JAKARTA – Dana tanggung jawab sosial (Corporate Social Responsibility/CSR) kontraktor kontrak kerja sama dibawah naungan Satuan Kerja Khusus Pelaksana Kegiatan Usaha Hulu Minyak dan Gas (SKK Migas) hingga akhir 2018 diperkirakan akan terserap 70%-80% dari total anggaran US$39 juta atau sekitar Rp 569 miliar (kurs Rp14.600 per dolar AS). Penyerapan dana CSR hampir sama dengan periode dua tahun terakhir.

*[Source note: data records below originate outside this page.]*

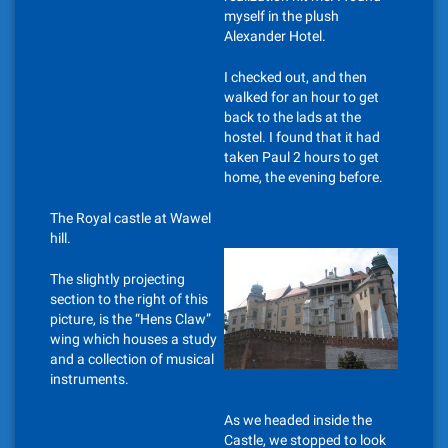
myself in the plush
Alexander Hotel.
I checked out, and then
walked for an hour to get
back to the lads at the
hostel. I found that it had
taken Paul 2 hours to get
home, the evening before.
The Royal castle at Wawel
hill.
The slightly projecting
section to the right of this
picture, is the “Hens Claw”
wing which houses a study
and a collection of musical
instruments.
As we headed inside the
Castle, we stopped to look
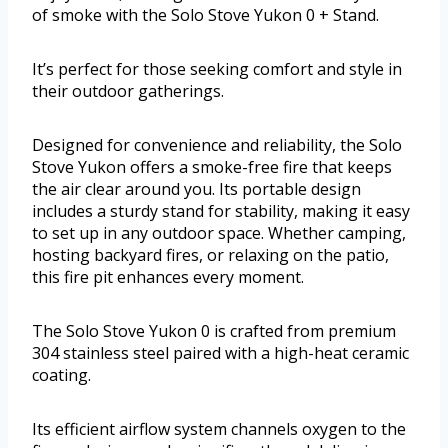
of smoke with the Solo Stove Yukon 0 + Stand.
It’s perfect for those seeking comfort and style in
their outdoor gatherings.
Designed for convenience and reliability, the Solo
Stove Yukon offers a smoke-free fire that keeps
the air clear around you. Its portable design
includes a sturdy stand for stability, making it easy
to set up in any outdoor space. Whether camping,
hosting backyard fires, or relaxing on the patio,
this fire pit enhances every moment.
The Solo Stove Yukon 0 is crafted from premium
304 stainless steel paired with a high-heat ceramic
coating.
Its efficient airflow system channels oxygen to the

“Pada 2016 dari alokasi US$33,4 juta, terserap US$25,8 juta. Pada tahun lalu terserap US$23,9 juta dari alokasi US$34 juta. Tren-nya tahun ini hampir sama,” ujar Bambang Dwi Djanuarto, Lead External Relation SKK Migas saat diskusi bertajuk “Berbagi Pengetahuan dan Strategi Liputan Bidang CSR Sektor Migas di Jakarta, Selasa (2/10).

Menurut Bambang, kendala penyerapan anggaran lebih ke soal teknis. Misalnya, program-program CSR yang ditunda akibat ketidaksiapan masyarakat penerima program.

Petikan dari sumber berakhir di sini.